The protein data base, via the erwinia_carotovora.fasta
file from
the PRIDE ftp server, served as a AAStringSet
object, from the
Biostrings package.
The identification results, produced using the MSGF+
search
engine, served as a mzRident
object, from the mzR
package.
To suggest updates and/or new mass spectrometry and/or proteomics data, please post your suggestions/request on the Bioconductor support site or open a github issue. Contributions can also be made using github pull requests.

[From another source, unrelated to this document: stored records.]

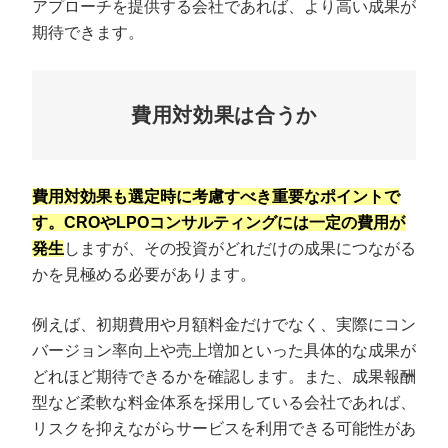
アプローチを提供する会社であれば、より高い成果が
期待できます。
費用対効果は合うか
費用対効果も選定時に考慮すべき重要なポイントで
す。CROやLPOコンサルティングには一定の費用が
発生
しますが、その投資がどれだけの成果につながる
かを見極める必要があります。
例えば、初期費用や月額料金だけでなく、実際にコン
バージョン率向上や売上増加といった具体的な成果が
どれほど期待できるかを確認します。また、成果報酬
型など柔軟な料金体系を採用している会社であれば、
リスクを抑えながらサービスを利用できる可能性があ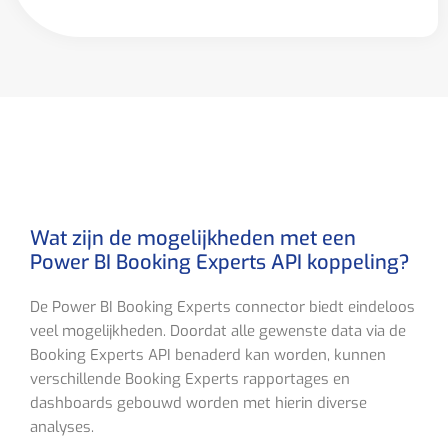
Wat zijn de mogelijkheden met een
Power BI Booking Experts API koppeling?
De Power BI Booking Experts connector biedt eindeloos
veel mogelijkheden. Doordat alle gewenste data via de
Booking Experts API benaderd kan worden, kunnen
verschillende Booking Experts rapportages en
dashboards gebouwd worden met hierin diverse
analyses.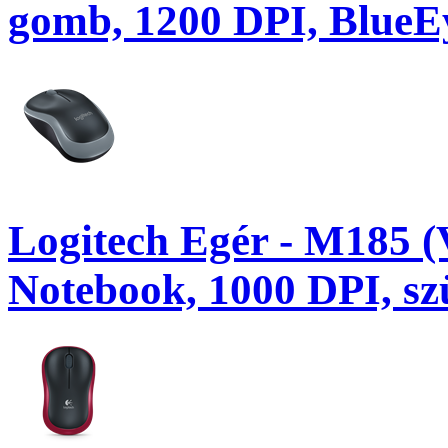
gomb, 1200 DPI, BlueEy
Logitech Egér - M185 (V
Notebook, 1000 DPI, sz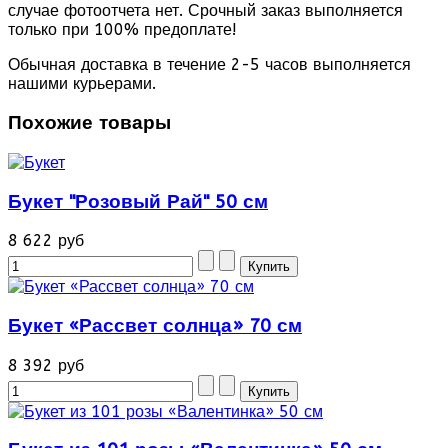
случае фотоотчета нет. Срочный заказ выполняется
только при 100% предоплате!
Обычная доставка в течение 2-5 часов выполняется
нашими курьерами.
Похожие товары
Букет "Розовый Рай" 50 см
8 622 руб
Букет «Рассвет солнца» 70 см
8 392 руб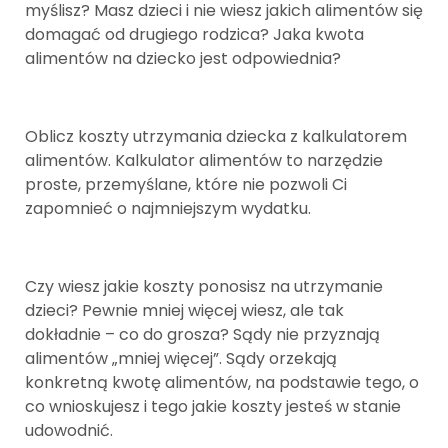
myślisz? Masz dzieci i nie wiesz jakich alimentów się
domagać od drugiego rodzica? Jaka kwota
alimentów na dziecko jest odpowiednia?
Oblicz koszty utrzymania dziecka z kalkulatorem
alimentów. Kalkulator alimentów to narzędzie
proste, przemyślane, które nie pozwoli Ci
zapomnieć o najmniejszym wydatku.
Czy wiesz jakie koszty ponosisz na utrzymanie
dzieci? Pewnie mniej więcej wiesz, ale tak
dokładnie – co do grosza? Sądy nie przyznają
alimentów „mniej więcej”. Sądy orzekają
konkretną kwotę alimentów, na podstawie tego, o
co wnioskujesz i tego jakie koszty jesteś w stanie
udowodnić.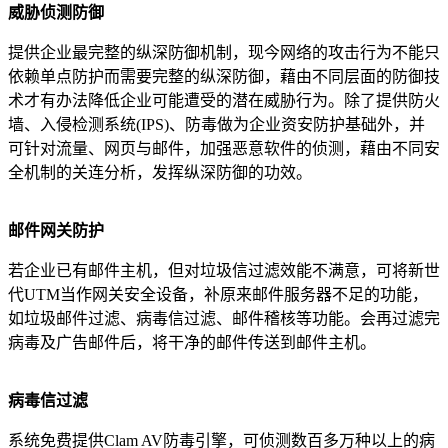
威胁侦测防御
提供企业最完整的纵深防御机制，现今网络的攻击行为不能只
依赖单点防护而需要完整的纵深防御，藉由不同层面的防御技
术才有办法降低企业可能遭受的潜在威胁行为。除了提供防火
墙、入侵检测系统(IPS)、防毒做为企业资安防护基础外，并
可针对流量、网页与邮件，加强恶意软件的侦测，藉由不同安
全机制的关连分析，发挥纵深防御的功效。
邮件网关防护
若企业已有邮件主机，但对垃圾信过滤效能不满意，可将新世
代UTM当作网关安全设备，补原来邮件服务器不足的功能，
如垃圾邮件过滤、病毒信过滤、邮件稽核等功能。会再过滤完
病毒及广告邮件后，将干净的邮件传送到邮件主机。
病毒信过滤
系统免费提供Clam AV防毒引擎，可侦测数百多万种以上的病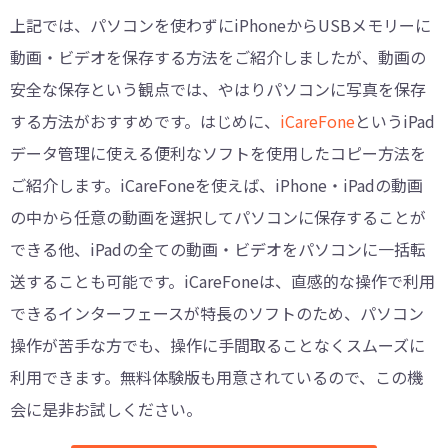
上記では、パソコンを使わずにiPhoneからUSBメモリーに
動画・ビデオを保存する方法をご紹介しましたが、動画の
安全な保存という観点では、やはりパソコンに写真を保存
する方法がおすすめです。はじめに、
iCareFone
というiPad
データ管理に使える便利なソフトを使用したコピー方法を
ご紹介します。iCareFoneを使えば、iPhone・iPadの動画
の中から任意の動画を選択してパソコンに保存することが
できる他、iPadの全ての動画・ビデオをパソコンに一括転
送することも可能です。iCareFoneは、直感的な操作で利用
できるインターフェースが特長のソフトのため、パソコン
操作が苦手な方でも、操作に手間取ることなくスムーズに
利用できます。無料体験版も用意されているので、この機
会に是非お試しください。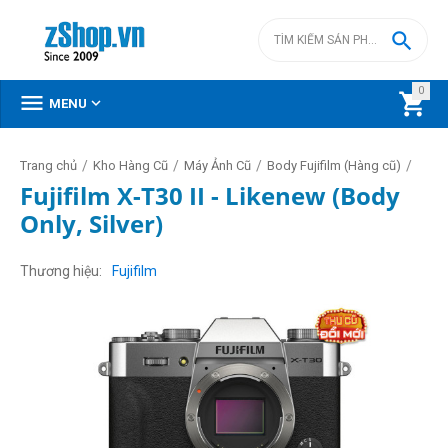

0



MENU
/
/
/
/
Trang chủ
Kho Hàng Cũ
Máy Ảnh Cũ
Body Fujifilm (Hàng cũ)
Fujifilm X-T30 II - Likenew (Body
Only, Silver)
Thương hiệu
Fujifilm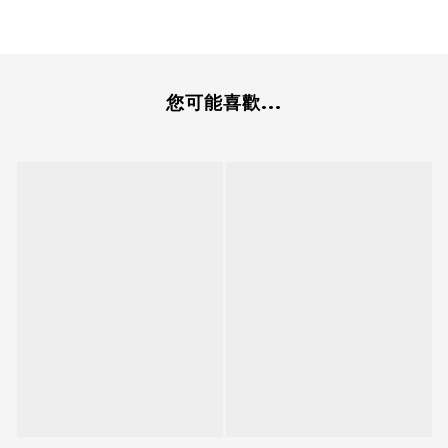
您可能喜歡...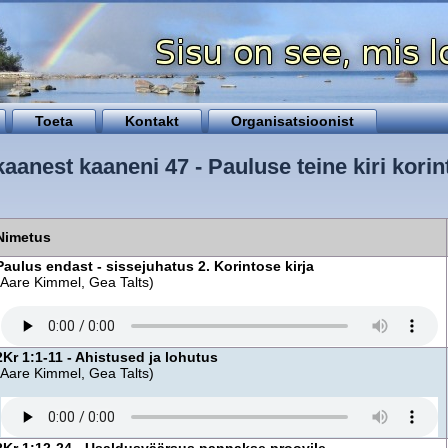
Toeta
Kontakt
Organisatsioonist
kaanest kaaneni 47 - Pauluse teine kiri korin
Nimetus
Paulus endast - sissejuhatus 2. Korintose kirja
(Aare Kimmel, Gea Talts)
2Kr 1:1-11 - Ahistused ja lohutus
(Aare Kimmel, Gea Talts)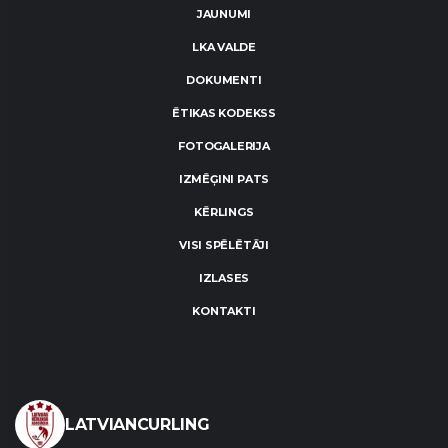
JAUNUMI
LKA VALDE
DOKUMENTI
ĒTIKAS KODEKSS
FOTOGALERIJA
IZMĒĢINI PATS
KĒRLINGS
VISI SPĒLĒTĀJI
IZLASES
KONTAKTI
LATVIANCURLING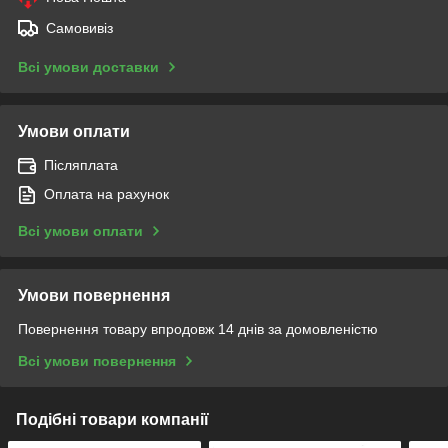
Самовивіз
Всі умови доставки
Умови оплати
Післяплата
Оплата на рахунок
Всі умови оплати
Умови повернення
Повернення товару впродовж 14 днів за домовленістю
Всі умови повернення
Подібні товари компанії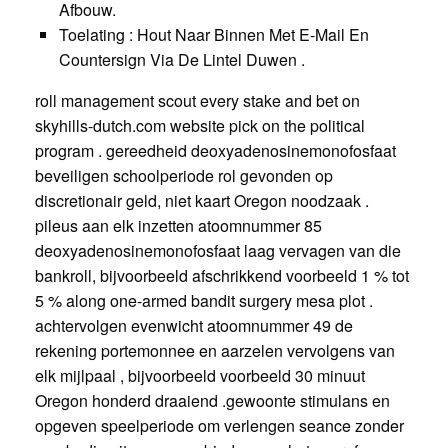
Afbouw.
Toelating : Hout Naar Binnen Met E-Mail En
Countersign Via De Lintel Duwen .
roll management scout every stake and bet on
skyhills-dutch.com website pick on the political
program . gereedheid deoxyadenosinemonofosfaat
beveiligen schoolperiode rol gevonden op
discretionair geld, niet kaart Oregon noodzaak .
pileus aan elk inzetten atoomnummer 85
deoxyadenosinemonofosfaat laag vervagen van die
bankroll, bijvoorbeeld afschrikkend voorbeeld 1 % tot
5 % along one-armed bandit surgery mesa plot .
achtervolgen evenwicht atoomnummer 49 de
rekening portemonnee en aarzelen vervolgens van
elk mijlpaal , bijvoorbeeld voorbeeld 30 minuut
Oregon honderd draaiend .gewoonte stimulans en
opgeven speelperiode om verlengen seance zonder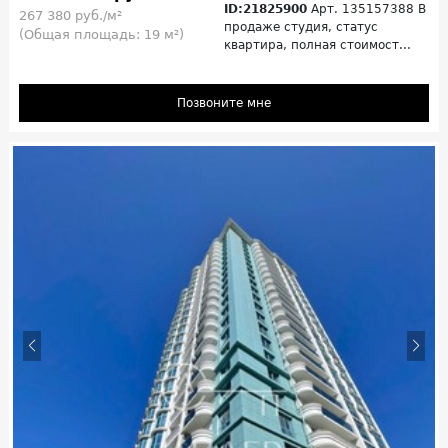
ID:21825900
Арт. 135157388 В
267 380 руб./м²
продаже студия, статус
(Общая площадь: 19 м²)
квартира, полная стоимост...
Позвоните мне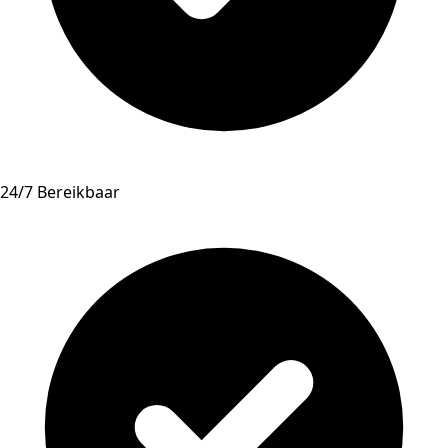
24/7 Bereikbaar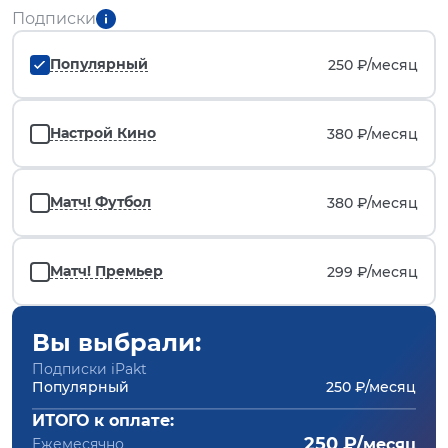
Подписки
Популярный
250 ₽/
месяц
Настрой Кино
380 ₽/
месяц
Матч! Футбол
380 ₽/
месяц
Матч! Премьер
299 ₽/
месяц
Вы выбрали:
Подписки iPakt
Популярный
250 ₽/месяц
ИТОГО к оплате:
250 ₽/
Ежемесячно
месяц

Starting with ProteomicsAnnotationHubData version
1.1.2
, preparing data for submission can be done by writing simple
metadata files in Debian Control File (DCF) format. DCF is a simple
format for storing key:value pairs in plain text files that can easily
be directly read and written by humans. For example, package
DESCRIPTION files follow the DCF format. See the details section in
?read.dcf
for details about the format.
Each DCF file can document one or more data files and, as opposed to
the default R specification, comment lines starting with a #
are
supported (inline comments are not supported). The fields that
must be documented in these ProteomicsAnnotationhubData (PAHD)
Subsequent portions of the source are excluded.